[dpdk-dev,1/2] eal/arm64: modify I/O device memory barriers
Checks
Commit Message
Instead of using system-wide 'dsb' instruction for IO barriers, 'dmb' is
sufficient and could bring better performance. Using 'dmb' with Outer
Shareable Domain option is also consistent with linux kernel.

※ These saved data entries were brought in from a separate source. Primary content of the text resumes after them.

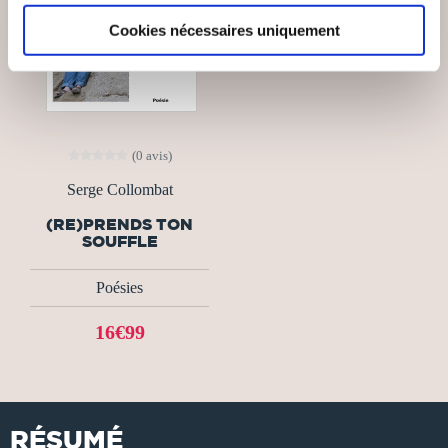
Cookies nécessaires uniquement
(0 avis)
Serge Collombat
(RE)PRENDS TON
SOUFFLE
Poésies
16€99
RÉSUMÉ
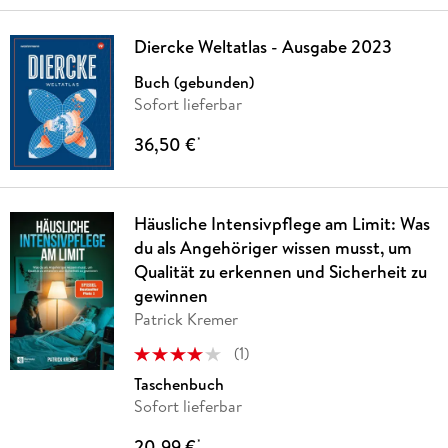
Diercke Weltatlas - Ausgabe 2023
Buch (gebunden)
Sofort lieferbar
36,50 €
*
Häusliche Intensivpflege am Limit: Was
du als Angehöriger wissen musst, um
Qualität zu erkennen und Sicherheit zu
gewinnen
Patrick Kremer
(
1
)
Taschenbuch
Sofort lieferbar
20,99 €
*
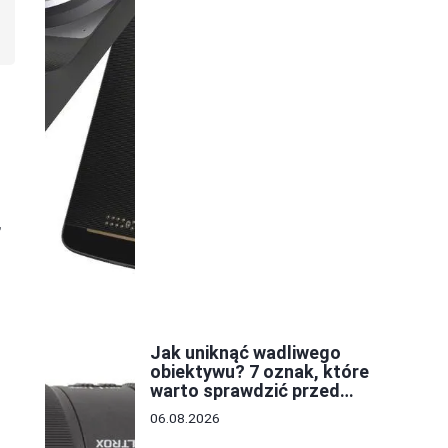
,
Jak uniknąć wadliwego
obiektywu? 7 oznak, które
warto sprawdzić przed
zakupem
06.08.2026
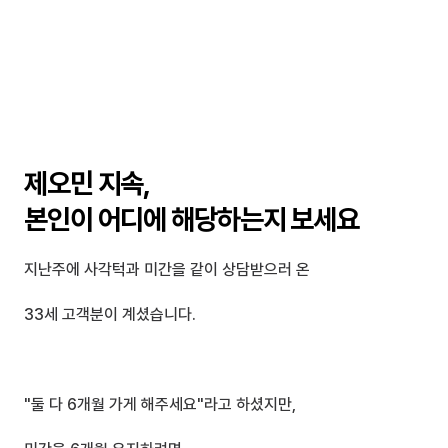
제오민 지속, 
본인이 어디에 해당하는지 보세요
지난주에 사각턱과 미간을 같이 상담받으러 온
33세 고객분이 계셨습니다.
"둘 다 6개월 가게 해주세요"라고 하셨지만,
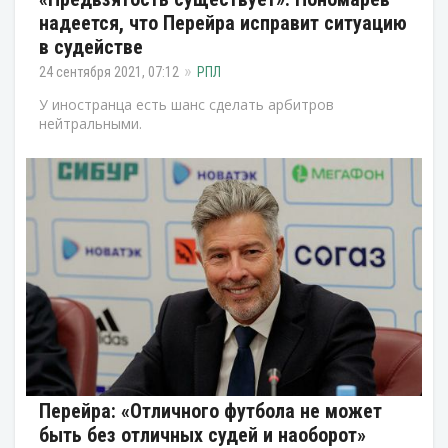
надеется, что Перейра исправит ситуацию
в судействе
24 сентября 2021, 07:12
РПЛ
У иностранца есть шанс сделать арбитров
нейтральными.
Перейра: «Отличного футбола не может
быть без отличных судей и наоборот»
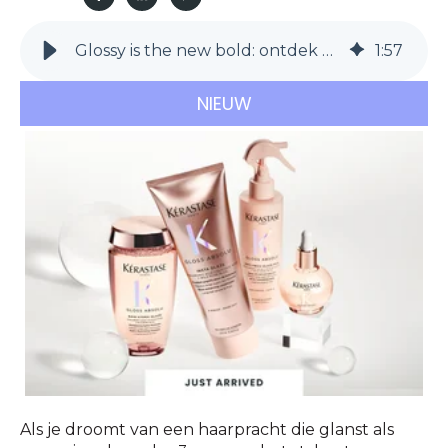
Glossy is the new bold: ontdek Gloss Absolu
1
:
57
NIEUW
Als je droomt van een haarpracht die glanst als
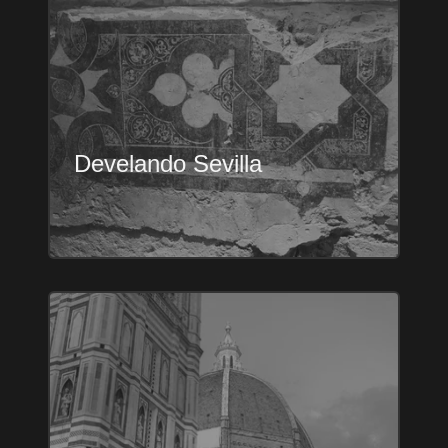
Develando Sevilla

Cc: Thomas Speier <tspeier@qti.qualcomm.com>
Signed-off-by: Yongseok Koh <yskoh@mellanox.com>
Acked-by: Thomas Speier <tspeier@qti.qualcomm.com>
Acked-by: Shahaf Shuler <shahafs@mellanox.com>
---
lib/librte_eal/common/include/arch/arm/rte_atomic_64.h | 6 +++---
1 file changed, 3 insertions(+), 3 deletions(-)
Comments
-----Original Message-----
> Date: Tue, 26 Dec 2017 20:28:23 -0800
> From: Yongseok Koh <yskoh@mellanox.com>
> To: adrien.mazarguil@6wind.com, nelio.laranjeiro@6wind.com,
> jerin.jacob@caviumnetworks.com, jianbo.liu@arm.com
> CC: dev@dpdk.org, Yongseok Koh <yskoh@mellanox.com>, Thomas Speier
> <tspeier@qti.qualcomm.com>
> Subject: [PATCH 1/2] eal/arm64: modify I/O device memory barriers
> X-Mailer: git-send-email 2.11.0
>
> Instead of using system-wide 'dsb' instruction for IO barriers, 'dmb' is
> sufficient and could bring better performance. Using 'dmb' with Outer
> Shareable Domain option is also consistent with linux kernel.
>
> Cc: Thomas Speier <tspeier@qti.qualcomm.com>
>
> Signed-off-by: Yongseok Koh <yskoh@mellanox.com>
> Acked-by: Thomas Speier <tspeier@qti.qualcomm.com>
> Acked-by: Shahaf Shuler <shahafs@mellanox.com>
Acked-by: Jerin Jacob <jerin.jacob@caviumnetworks.com>
> ---
> lib/librte_eal/common/include/arch/arm/rte_atomic_64.h | 6 +++---
> 1 file changed, 3 insertions(+), 3 deletions(-)
>
> diff --git a/lib/librte_eal/common/include/arch/arm/rte_atomic_64.h b/lib/librte_eal/common/include/arch/arm/rte_atomic_64.h
> index 0b70d6209..8dcce6054 100644
> --- a/lib/librte_eal/common/include/arch/arm/rte_atomic_64.h
> +++ b/lib/librte_eal/common/include/arch/arm/rte_atomic_64.h
> @@ -58,11 +58,11 @@ extern "C" {
>
> #define rte_smp_rmb() dmb(ishld)
>
> -#define rte_io_mb() rte_mb()
> +#define rte_io_mb() dmb(osh)
>
> -#define rte_io_wmb() rte_wmb()
> +#define rte_io_wmb() dmb(oshst)
>
> -#define rte_io_rmb() rte_rmb()
> +#define rte_io_rmb() dmb(oshld)
>
> #ifdef __cplusplus
> }
> --
> 2.11.0
>
The 12/26/2017 20:28, Yongseok Koh wrote:
> Instead of using system-wide 'dsb' instruction for IO barriers, 'dmb' is
> sufficient and could bring better performance. Using 'dmb' with Outer
> Shareable Domain option is also consistent with linux kernel.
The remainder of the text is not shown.